The US Kill Line Model
Understanding the methodology behind the financial fragility thresholds.
What is the "Kill Line"?
The "US Kill Line" is a financial metaphor originating from gaming culture, now applied to household economics in the post-2024 economy.
In gaming, a "kill line" is a health threshold (often hidden) below which a character can be instantly executed regardless of their remaining defenses.

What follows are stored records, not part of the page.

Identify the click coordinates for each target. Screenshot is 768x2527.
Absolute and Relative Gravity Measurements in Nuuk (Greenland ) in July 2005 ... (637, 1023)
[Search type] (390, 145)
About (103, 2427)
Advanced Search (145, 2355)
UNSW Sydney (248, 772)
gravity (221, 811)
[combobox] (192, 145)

In economics, we define the Kill Line as the Financial Fragility Threshold where a household's liquid assets and income flow become insufficient to withstand a standard deviation shock (e.g., a $400 emergency, a medical bill, or 2 months of unemployment). Below this line, financial collapse is not a slow decline but a rapid, non-linear cascade (default, eviction, bankruptcy).
Core Metrics
1. Distance to Death (DTD)
Adapted from the Altman Z-Score for corporate bankruptcy, we calculate a household's DTD in days.
- Formula:
(Liquid Savings + (Monthly Surplus * Reliability Factor)) / Daily Burn Rate - Meaning: How many days can you survive if your primary income stream stops today?
2. The ALICE Threshold
We utilize data from United For ALICE (Asset Limited, Income Constrained, Employed).

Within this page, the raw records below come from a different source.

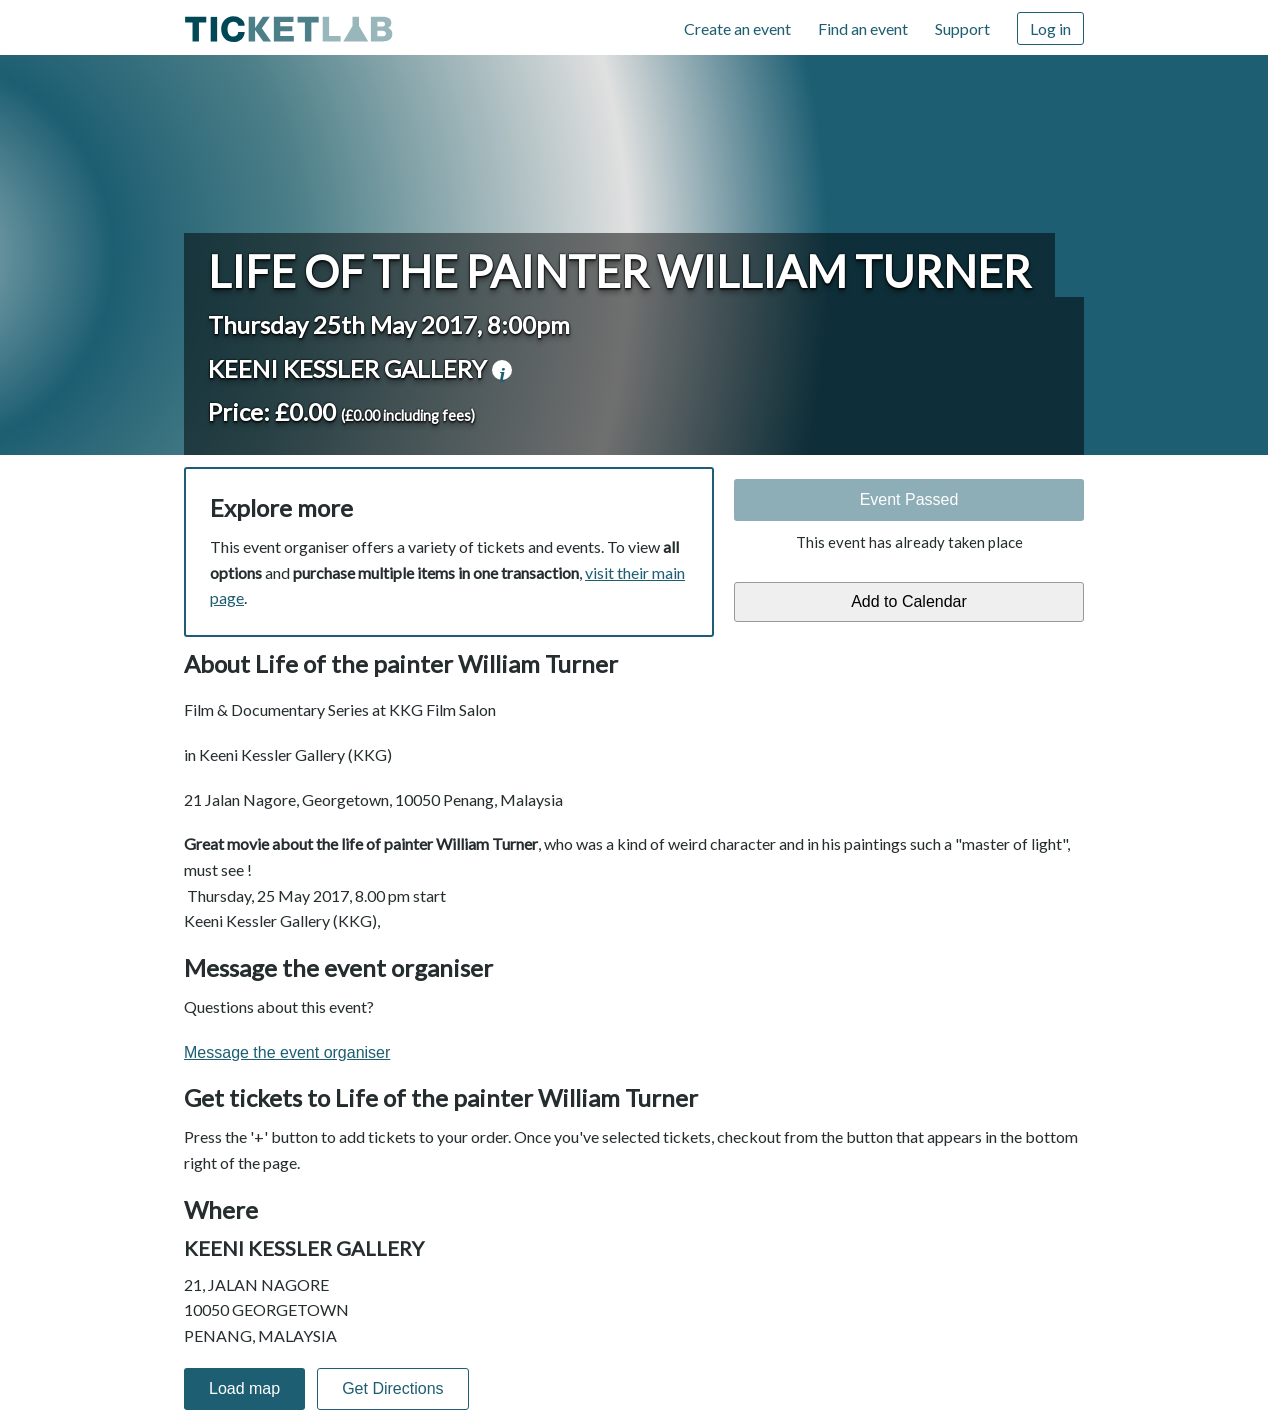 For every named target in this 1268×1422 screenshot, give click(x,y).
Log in (1050, 28)
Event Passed (909, 499)
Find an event (863, 28)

- Survival Budget: The bare minimum cost to live in a specific county.
- Stability Budget: The cost to live with a safety net (savings, health insurance). The "Kill Line" is often found just below the Survival Budget.
3. Inflation & Erosion
We adjust all "safe" thresholds dynamically using real-time CPI (Consumer Price Index) data from FRED (Federal Reserve Economic Data). The line moves up as purchasing power moves down.
Data Sources
- FRED (Federal Reserve Economic Data): Macro indicators for inflation and interest rates.
- MIT Living Wage Calculator: County-level baseline costs.
- Census Bureau: Household income distributions.